Recently passed reform could potentially loosen ITAR restrictions. The 2013 National Defense Authorization Act allows the president to remove specific satellite components from the United States Munitions List if he is petitioned.
"It's a significant victory, but we don't know what'll happen," Gold says. "This is the opportunity for change, not change itself. ITAR isn't over—everything that was ITAR two months ago is still ITAR today."
Federal agencies have long realized that ITAR wasn't having its intended effect.
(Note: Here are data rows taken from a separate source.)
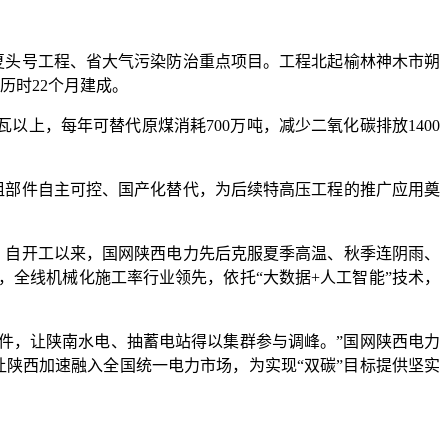
夏头号工程、省大气污染防治重点项目。工程北起榆林神木市朔
，历时22个月建成。
以上，每年可替代原煤消耗700万吨，减少二氧化碳排放1400
组部件自主可控、国产化替代，为后续特高压工程的推广应用奠
。
。自开工以来，国网陕西电力先后克服夏季高温、秋季连阴雨、
全线机械化施工率行业领先，依托“大数据+人工智能”技术，
件，让陕南水电、抽蓄电站得以集群参与调峰。”国网陕西电力
让陕西加速融入全国统一电力市场，为实现“双碳”目标提供坚实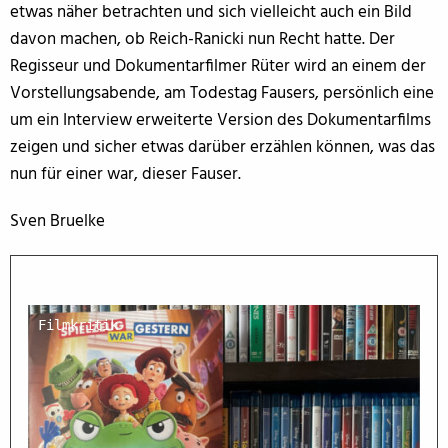
etwas näher betrachten und sich vielleicht auch ein Bild
davon machen, ob Reich-Ranicki nun Recht hatte. Der
Regisseur und Dokumentarfilmer Rüter wird an einem der
Vorstellungsabende, am Todestag Fausers, persönlich eine
um ein Interview erweiterte Version des Dokumentarfilms
zeigen und sicher etwas darüber erzählen können, was das
nun für einer war, dieser Fauser.
Sven Bruelke
Filmkritik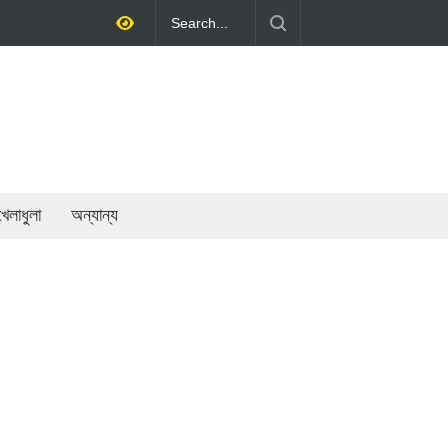
ি খাতের গতিশীলতায় অর্থনীতি গড়ে তোলাই সরকারের মূল লক্ষ্য: প্রধানমন্ত্রী
খেলাধুলা
অন্যান্য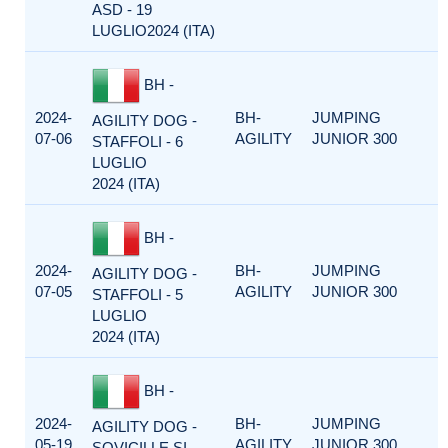
ASD - 19
LUGLIO2024 (ITA)
BH -
2024-
BH-
JUMPING
AGILITY DOG -
07-06
AGILITY
JUNIOR 300
STAFFOLI - 6
LUGLIO
2024 (ITA)
BH -
2024-
BH-
JUMPING
AGILITY DOG -
07-05
AGILITY
JUNIOR 300
STAFFOLI - 5
LUGLIO
2024 (ITA)
BH -
2024-
BH-
JUMPING
AGILITY DOG -
05-19
AGILITY
JUNIOR 300
SOVICILLE SI -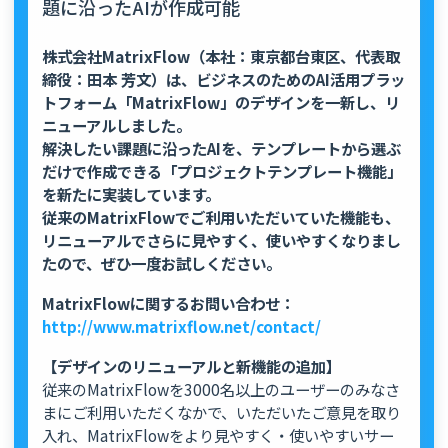
題に沿ったAIが作成可能
株式会社MatrixFlow（本社：東京都台東区、代表取
締役：田本 芳文）​は、ビジネスのためのAI活用プラッ
トフォーム「MatrixFlow」のデザインを一新し、リ
ニューアルしました。
解決したい課題に沿ったAIを、テンプレートから選ぶ
だけで作成できる「プロジェクトテンプレート機能」
を新たに実装しています。
従来のMatrixFlowでご利用いただいていた機能も、
リニューアルでさらに見やすく、使いやすくなりまし
たので、ぜひ一度お試しください。
MatrixFlowに関するお問い合わせ：
http://www.matrixflow.net/contact/
【デザインのリニューアルと新機能の追加】
従来のMatrixFlowを3000名以上のユーザーのみなさ
まにご利用いただくなかで、いただいたご意見を取り
入れ、MatrixFlowをより見やすく・使いやすいサー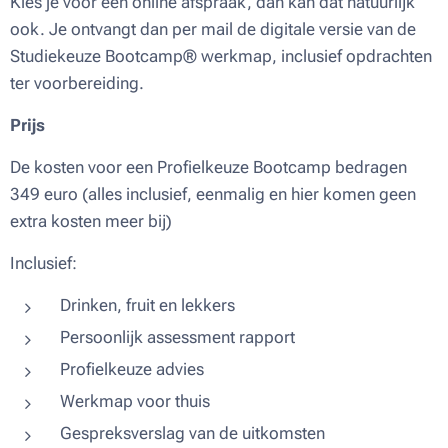
Kies je voor een online afspraak, dan kan dat natuurlijk
ook. Je ontvangt dan per mail de digitale versie van de
Studiekeuze Bootcamp® werkmap, inclusief opdrachten
ter voorbereiding.
Prijs
De kosten voor een Profielkeuze Bootcamp bedragen
349 euro (alles inclusief, eenmalig en hier komen geen
extra kosten meer bij)
Inclusief:
Drinken, fruit en lekkers
Persoonlijk assessment rapport
Profielkeuze advies
Werkmap voor thuis
Gespreksverslag van de uitkomsten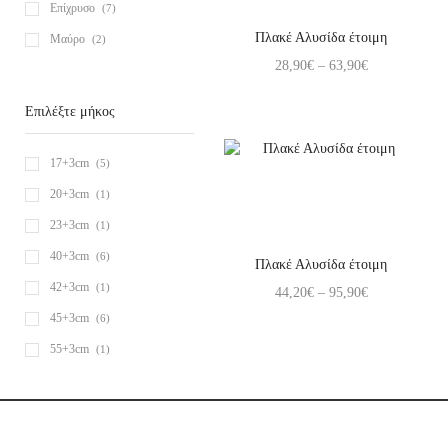
Επίχρυσο
(7)
Πλακέ Αλυσίδα έτοιμη
Μαύρο
(2)
28,90
€
–
63,90
€
Επιλέξτε μήκος
17+3cm
(5)
20+3cm
(1)
23+3cm
(1)
40+3cm
(6)
Πλακέ Αλυσίδα έτοιμη
42+3cm
(1)
44,20
€
–
95,90
€
45+3cm
(6)
55+3cm
(1)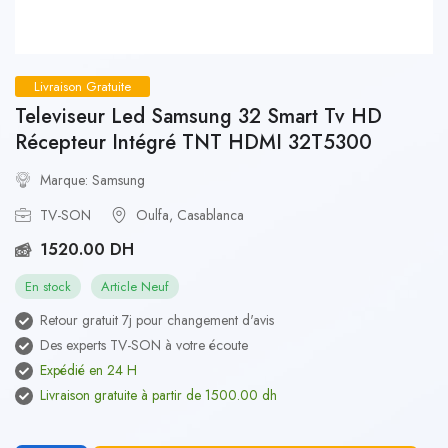
Livraison Gratuite
Televiseur Led Samsung 32 Smart Tv HD
Récepteur Intégré TNT HDMI 32T5300
Marque: Samsung
TV-SON
Oulfa, Casablanca
1520.00 DH
En stock
Article Neuf
Retour gratuit 7j pour changement d'avis
Des experts TV-SON à votre écoute
Expédié en 24 H
Livraison gratuite à partir de 1500.00 dh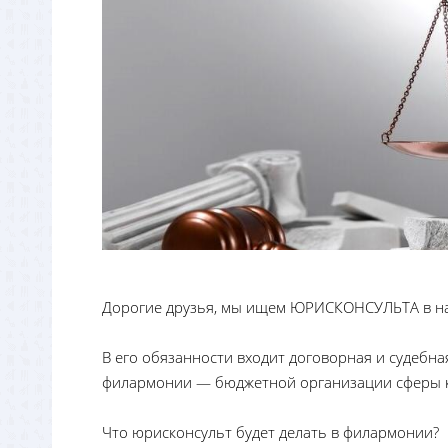
Дорогие друзья, мы ищем ЮРИСКОНСУЛЬТА в н
В его обязанности входит договорная и судебн
филармонии — бюджетной организации сферы 
Что юрисконсульт будет делать в филармонии?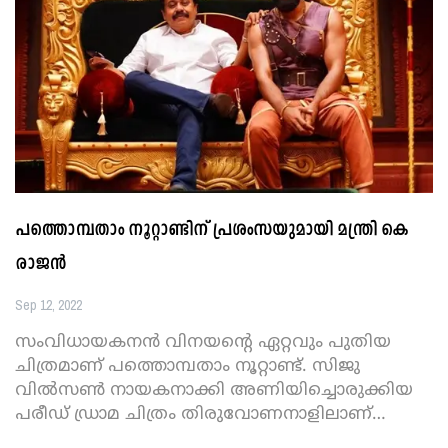
പത്തൊമ്പതാം നൂറ്റാണ്ടിന് പ്രശംസയുമായി മന്ത്രി കെ
രാജന്‍
Sep 12, 2022
സംവിധായകനന്‍ വിനയന്റെ ഏറ്റവും പുതിയ
ചിത്രമാണ് പത്തൊമ്പതാം നൂറ്റാണ്ട്. സിജു
വില്‍സണ്‍ നായകനാക്കി അണിയിച്ചൊരുക്കിയ
പരീഡ് ഡ്രാമ ചിത്രം തിരുവോണനാളിലാണ്
…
In 2010, a joint report by the Departments of Defense and State found that removing certain commercial satellite components from the munitions list to be "manageable from a national security perspective … most components to commercial [satellites] could also be transferred [off the munitions list] without posing an unacceptable security risk."
Bigelow isn't the only company that has been affected by ITAR. Earlier this week, Steve David, director of advanced projects at SpaceX, which in 2012 became the first private company to fly to the International Space Station, told Congressional staffers at a lunch that his company had run into ITAR problems.
"Your market is limited, and that affects the cost of spacecraft," he said. "I think we all know what that means."
A 2008 survey and report by the Space Foundation says that "smaller respondent companies are more likely to feel adverse effects from ITAR than large companies," and a study by The Space Review estimated that the United States' worldwide market share of the satellite industry declined from 83 percent before ITAR to 50 percent in 2008.